In the golden days of Ernest Hemingway’s youthful career as a writer, he and his athletic first wife Hadley used to escape wintery, gray Paris for a sunny ski town in Austria. In the 1920s, they could live in Schruns on a shoestring all winter, enjoying crisp snow and roaring fires. Hadley cheerfully hiked up and skied down bunny hills just behind the hotel while the great man labored at his writing, then joined him for cozy evenings.
A couple of weeks ago I made a literary pilgrimage to the town of Schruns. (Actually, it was more of a flying visit on a gray rainy day). There is not a whole lot to see, but I found it moving to stand outside the actual railway station where Hadley and their toddler son Bumby waited to meet Hemingway after he returned from a pivotal meeting in New York, where he made his first major sale.
What Hadley didn’t know at the time was that Hemingway had spent the previous few days with Pauline Pfeiffer, her supposed best friend. Pauline would shortly become the second Mrs. Hemingway.
The station is just a short walk from the hotel where the young family stayed–and where Pauline had previously insinuated herself for months, supposedly to keep Hadley company, while she single-mindedly pursued Hemingway. Hadley must have been a little dim to have missed all this going on under her nose, especially when Pauline and Hemingway left at the same time.

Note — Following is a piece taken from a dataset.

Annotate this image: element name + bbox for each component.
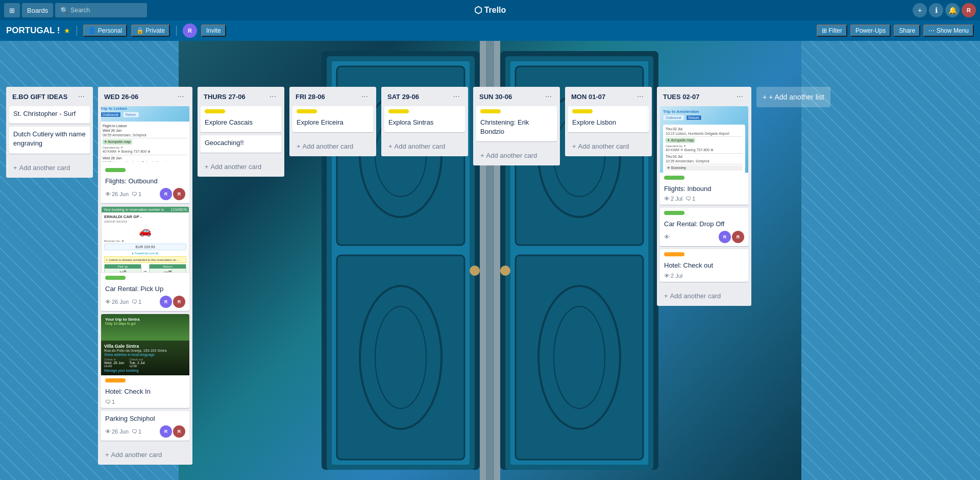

Anyway, the hotel still stands. It’s been remodeled inside, but there is still an actual table from the bar as it was in 1922, when Hemingway regaled Hadley, Pauline and his cronies with his skiing and writing exploits.
I’m about to re-read Hemingway’s own account of that time in his memoir, A Moveable Feast.
Recently I read an interesting account of Hadley’s life with Hemingway in The Paris Wife by Paula McLain.